66

I am trying to print every Nth line out of a file with more than 300,000 records into a new file. This has to happen every Nth record until it reaches the end of the file.

Satō Katsura
  • 13,368
  • 2
  • 31
  • 50
Terisa
  • 707
  • see also: https://unix.stackexchange.com/q/214445/117549 – Jeff Schaller Jun 04 '17 at 19:54
  • Looking in your comments, we cant understand what you need. Provide sample input and sample output. Do you need a range ? From Nth line up to EOF? – George Vasiliou Jun 04 '17 at 20:25
  • thanks, I have 355,000 records which is sorted but I need to get a sample of the data (1/3 which is about 100,000) so I thought if I retrieve the 300th of the sorted file from 1 to EOF, I should be able to get a fair sample. – Terisa Jun 04 '17 at 20:50
  • What the word "records" means to you? Do you refer to number of lines in a file or you refer to a number of files? Better describe your problem with terms like files and lines. Avoid the word record.
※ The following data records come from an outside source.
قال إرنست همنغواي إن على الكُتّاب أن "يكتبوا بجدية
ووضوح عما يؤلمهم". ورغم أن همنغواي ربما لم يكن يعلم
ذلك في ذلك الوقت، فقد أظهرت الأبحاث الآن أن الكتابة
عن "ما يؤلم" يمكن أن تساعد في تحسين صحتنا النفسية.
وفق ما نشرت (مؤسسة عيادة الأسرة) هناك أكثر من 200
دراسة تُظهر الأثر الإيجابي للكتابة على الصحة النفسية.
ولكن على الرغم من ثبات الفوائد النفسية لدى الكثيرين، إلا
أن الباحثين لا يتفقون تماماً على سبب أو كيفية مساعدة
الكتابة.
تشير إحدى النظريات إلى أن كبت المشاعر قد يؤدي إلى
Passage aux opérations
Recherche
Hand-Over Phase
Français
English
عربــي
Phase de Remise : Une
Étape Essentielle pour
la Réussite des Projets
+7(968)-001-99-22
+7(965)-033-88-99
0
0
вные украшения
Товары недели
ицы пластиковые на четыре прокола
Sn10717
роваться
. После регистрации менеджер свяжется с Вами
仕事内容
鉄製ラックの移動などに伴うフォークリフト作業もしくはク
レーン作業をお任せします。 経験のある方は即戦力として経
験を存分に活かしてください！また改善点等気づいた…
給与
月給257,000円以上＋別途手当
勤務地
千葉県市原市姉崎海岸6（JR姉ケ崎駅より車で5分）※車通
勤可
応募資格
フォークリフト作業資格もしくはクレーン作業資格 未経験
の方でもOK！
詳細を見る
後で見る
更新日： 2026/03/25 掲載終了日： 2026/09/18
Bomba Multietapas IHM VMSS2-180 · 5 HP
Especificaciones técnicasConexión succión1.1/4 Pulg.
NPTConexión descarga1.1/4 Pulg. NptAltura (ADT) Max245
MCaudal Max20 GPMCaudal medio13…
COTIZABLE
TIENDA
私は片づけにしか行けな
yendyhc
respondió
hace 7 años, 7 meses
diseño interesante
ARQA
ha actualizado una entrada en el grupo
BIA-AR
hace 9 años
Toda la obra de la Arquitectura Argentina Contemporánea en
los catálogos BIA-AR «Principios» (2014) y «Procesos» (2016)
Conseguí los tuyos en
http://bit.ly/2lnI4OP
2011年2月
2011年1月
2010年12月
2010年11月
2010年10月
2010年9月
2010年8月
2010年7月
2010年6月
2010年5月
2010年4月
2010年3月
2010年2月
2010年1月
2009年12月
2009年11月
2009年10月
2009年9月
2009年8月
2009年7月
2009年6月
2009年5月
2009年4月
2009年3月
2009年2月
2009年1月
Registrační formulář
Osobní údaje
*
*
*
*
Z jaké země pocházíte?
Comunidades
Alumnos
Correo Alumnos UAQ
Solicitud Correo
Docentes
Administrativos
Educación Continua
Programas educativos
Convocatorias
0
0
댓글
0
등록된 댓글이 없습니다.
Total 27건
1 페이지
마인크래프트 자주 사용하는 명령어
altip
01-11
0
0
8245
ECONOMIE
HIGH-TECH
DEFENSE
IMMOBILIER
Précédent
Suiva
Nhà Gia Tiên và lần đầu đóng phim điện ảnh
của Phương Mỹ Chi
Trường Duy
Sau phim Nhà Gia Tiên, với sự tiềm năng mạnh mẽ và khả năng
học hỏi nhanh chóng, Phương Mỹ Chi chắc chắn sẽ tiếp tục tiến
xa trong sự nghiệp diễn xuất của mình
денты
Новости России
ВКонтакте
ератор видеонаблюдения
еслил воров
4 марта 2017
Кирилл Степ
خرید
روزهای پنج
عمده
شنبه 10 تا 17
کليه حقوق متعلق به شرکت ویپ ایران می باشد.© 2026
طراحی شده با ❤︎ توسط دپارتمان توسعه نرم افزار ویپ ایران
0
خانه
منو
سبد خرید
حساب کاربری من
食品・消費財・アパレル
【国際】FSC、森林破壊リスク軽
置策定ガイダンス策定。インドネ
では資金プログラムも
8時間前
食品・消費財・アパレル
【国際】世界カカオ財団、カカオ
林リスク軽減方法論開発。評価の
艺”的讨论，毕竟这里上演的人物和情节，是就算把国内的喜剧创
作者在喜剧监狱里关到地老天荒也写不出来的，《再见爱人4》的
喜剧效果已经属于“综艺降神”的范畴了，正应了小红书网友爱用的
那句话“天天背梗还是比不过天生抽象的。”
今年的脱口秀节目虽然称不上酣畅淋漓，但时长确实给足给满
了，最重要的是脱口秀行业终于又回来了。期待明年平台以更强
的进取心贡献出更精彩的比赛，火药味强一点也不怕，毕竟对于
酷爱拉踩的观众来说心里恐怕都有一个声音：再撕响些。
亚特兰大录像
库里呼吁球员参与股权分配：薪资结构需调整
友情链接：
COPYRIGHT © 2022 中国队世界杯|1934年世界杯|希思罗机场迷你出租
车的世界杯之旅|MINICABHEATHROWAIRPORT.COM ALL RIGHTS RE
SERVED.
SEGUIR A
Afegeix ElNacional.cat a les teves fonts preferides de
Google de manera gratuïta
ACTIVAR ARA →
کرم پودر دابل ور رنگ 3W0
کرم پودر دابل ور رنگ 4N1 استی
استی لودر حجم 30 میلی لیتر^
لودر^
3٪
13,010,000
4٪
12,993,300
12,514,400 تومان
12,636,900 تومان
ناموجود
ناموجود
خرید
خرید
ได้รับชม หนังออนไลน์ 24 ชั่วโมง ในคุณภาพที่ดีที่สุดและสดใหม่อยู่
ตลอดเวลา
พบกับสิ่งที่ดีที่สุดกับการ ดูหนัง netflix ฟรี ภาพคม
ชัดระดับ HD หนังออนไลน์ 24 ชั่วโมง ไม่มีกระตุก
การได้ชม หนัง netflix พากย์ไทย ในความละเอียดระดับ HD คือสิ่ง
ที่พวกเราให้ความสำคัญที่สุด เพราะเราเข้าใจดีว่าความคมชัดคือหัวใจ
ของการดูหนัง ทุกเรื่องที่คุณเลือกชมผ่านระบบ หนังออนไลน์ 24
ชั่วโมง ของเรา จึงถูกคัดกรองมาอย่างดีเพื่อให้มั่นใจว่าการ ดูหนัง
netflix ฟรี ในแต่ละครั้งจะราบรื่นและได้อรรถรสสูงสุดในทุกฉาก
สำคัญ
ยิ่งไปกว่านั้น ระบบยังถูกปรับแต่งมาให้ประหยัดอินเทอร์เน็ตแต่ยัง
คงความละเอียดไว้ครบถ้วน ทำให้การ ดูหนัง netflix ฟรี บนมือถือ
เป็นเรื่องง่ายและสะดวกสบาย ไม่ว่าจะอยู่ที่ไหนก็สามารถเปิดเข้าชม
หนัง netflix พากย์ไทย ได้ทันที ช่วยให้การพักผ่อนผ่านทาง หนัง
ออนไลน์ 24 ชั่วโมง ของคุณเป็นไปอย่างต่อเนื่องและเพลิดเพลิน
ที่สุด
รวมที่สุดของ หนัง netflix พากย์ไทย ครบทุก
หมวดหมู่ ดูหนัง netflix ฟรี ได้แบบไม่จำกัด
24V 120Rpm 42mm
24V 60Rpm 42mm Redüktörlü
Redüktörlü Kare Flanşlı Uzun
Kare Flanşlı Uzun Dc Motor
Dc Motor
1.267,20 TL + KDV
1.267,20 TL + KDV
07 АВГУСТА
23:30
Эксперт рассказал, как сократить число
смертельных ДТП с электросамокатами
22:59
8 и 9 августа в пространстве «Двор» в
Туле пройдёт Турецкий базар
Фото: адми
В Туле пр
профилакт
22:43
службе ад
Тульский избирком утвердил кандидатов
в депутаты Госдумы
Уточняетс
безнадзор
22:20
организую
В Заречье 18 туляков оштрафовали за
Tell us how many lines has your file or how many files you need to parse. – George Vasiliou Jun 04 '17 at 21:00
  • 3
    Please explain your requirements more clearly. Against my answer you wrote. "For example for an input file with 300000 I should get 100000 records in the output." That sentence doesn't make any sense, unless if you mentioned that n=3 and you wanted the 3rd, 6th, 9th line. Or perhaps, you wanted the 1st, 4th, 7th line. There are multiple different solutions because the way you're asking the question is not clear. – Stephen Quan Jun 05 '17 at 02:27

4 Answers4

108
awk 'NR % 5 == 0' input > output

This prints every fifth line.

To use an environment variable:

NUM=5
awk -v NUM=$NUM 'NR % NUM == 0' input > output
Deathgrip
  • 2,566
  • I ran this command and got only 1166 in the output. I expected 100,000. – Terisa Jun 04 '17 at 21:09
  • awk 'NR % 300 ==0' 350000.records > 100000-records – Terisa Jun 04 '17 at 21:10
  • 1
    If you want 1/3 the file, you wanted every 3rd line, not 300th. – Deathgrip Jun 04 '17 at 21:14
  • awk 'NR % 3 == 0' 350000.records > 100000-records. That will give you $((350000/3)) lines, or 116666. – Deathgrip Jun 04 '17 at 21:17
  • That is correct, an idiotic mistake. Thanks very much – Terisa Jun 04 '17 at 21:18
  • 4
    As commented in your "answer" below, pleas accept this answer as the solution. Thank you. – Deathgrip Jun 04 '17 at 21:30
  • 2
    or every 5th line starting at the 1st using NR % 5 == 1 or every 5th line starting at the 4th using NR % 5 == 4 – northern-bradley Oct 24 '18 at 20:23
  • 1
    ffmpeg and other programs expect the data of a file or files piped in. Your solution helped me list all the JPGs in a dir and feed ever 5th filename to cat to read the data to pipe to ffmpeg. Couldn't have done it without you! (I looked all over and tried dozens of possible solutions).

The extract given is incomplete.